One Jesuit priest said to me about Father Tony, praying and fasting on Parliament Hill, for an end to abortion, “I hope he doesn’t get carried away with it.” Well, he did get carried away, by police and security, after then MP Svend Robinson complained about him. On many occasions, the late New Brunswick MP Elsie Wayne, co-chair of the Parliamentary Pro-life caucus would say to me, “Mr. Hughes, I’m not Roman Catholic, but that little priest is someone the whole country should admire.”

Ita Venner U: Ajax, Ont.

Once as a nurse, Ita had witnessed the scourge of abortion. Having led nine other nurses in uniform to protest on Parliament Hill against abortion, she returned home and placed a regular ad in her local newspaper using her home phone number. She would receive hundreds of calls enquiring about abortion and only God knows, how many Ita turned away from having an abortionist kill the child.

Cissy Von Dehn: Vancouver B.C.

Cissy has fought against abortion for over 40 years. The former registered nurse who founded Gianna House, which featured a sign that read, “Every Woman’s Help Centre” a centre for pro-life activism. This, in part, led to the B.C. Bubble zone legislation, an attempt to even curtail prayer in the vicinity of the local abortuary.

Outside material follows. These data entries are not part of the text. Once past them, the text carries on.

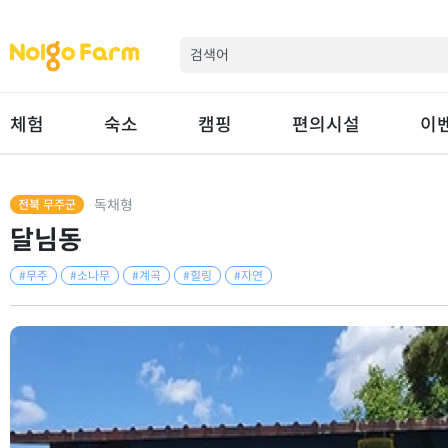
체험
숙소
캠핑
편의시설
이
독채형
전북 무주군
달님동
#무주
#소나무
#계곡
#힐링
#자연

Frank and Jane Wagner and Mary Wagner: Victoria, B.C. and Toronto, Ont.

In the 80s Frank was a board member of Campaign Life (Canada). Frank, a teacher, and Jane have been faithful supporters of life and family and have exhaustively attempted to educate everyone on the reality of abortion.

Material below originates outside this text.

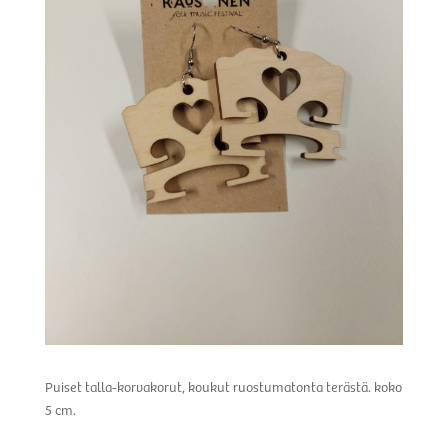
Puiset talla-korvakorut, koukut ruostumatonta terästä. koko
5 cm.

Daughter Mary Wagner, has been arrested on many occasions for attempting to offer an alternative to abortion by presenting a fresh red rose to women seeking abortions. This young woman of faith and Linda Gibbons, another woman of faith are genuine heroines to the unborn and the entire pro-life movement.

Dr. Rob L. Walley: St. John’s, Nfld.

Dr. Walley, of St. John’s Newfoundland, has worked to establish fistula clinics in West Africa since 1981 From 1989- 1996, he directed a maternal health and obstetrical fistula project in Nigeria. In 1995 he initiated MaterCare International to breathe life back into maternal health care. Despite enormous opposition from the politically correct establishment, he has successfully provided relief and a promise of a new life to thousands of African women.

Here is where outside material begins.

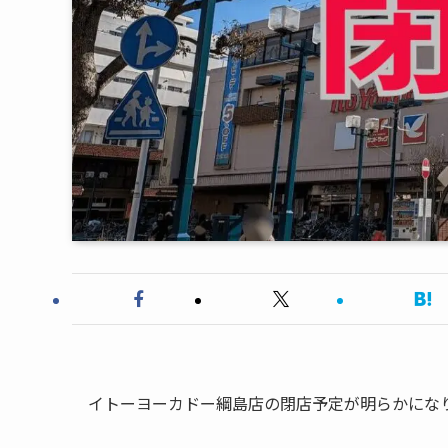
イトーヨーカドー綱島店の閉店予定が明らかにな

Helen Walsh: Bedford, N.S.

Helen Walsh walked 3,650 km across Newfoundland, Nova Scotia, New Brunswick, PEI, Quebec and Ontario from May to September 1988 to bring to light the injustice against the unborn.

Therese Weiler: Cargill, Ont.

From April 1992 to August 1993, supported by members of Business for Life and the local Knights of Columbus, who provided a motor home, she walked over 7,000 km from Newfoundland to B.C. She subsequently wrote a book entitled, “Fire Under Foot” to describe her effort.

Diane and John-Henry Westen: Barry’s Bay, Ont.

John-Henry Westen of Barry’s Bay Ontario is the managing editor of LifesiteNews which had its origins in the Toronto offices of Campaign Life Coalition. His Father, the late Henry Westen, brought him into our offices in 1979, a young boy in shorts and a propeller hat of his head. After 20 years, LifesiteNews is the most trusted source of life and family news to its millions of viewers. John-Henry has given talks around the world while his wife Diane keeps the home fires burning and an eye on their 8 children.

Herm and Rose Wills: Saulnier, N.S.

Former President of CLC Nova Scotia and National Board member, Herm organized many conferences, picket and lobbies.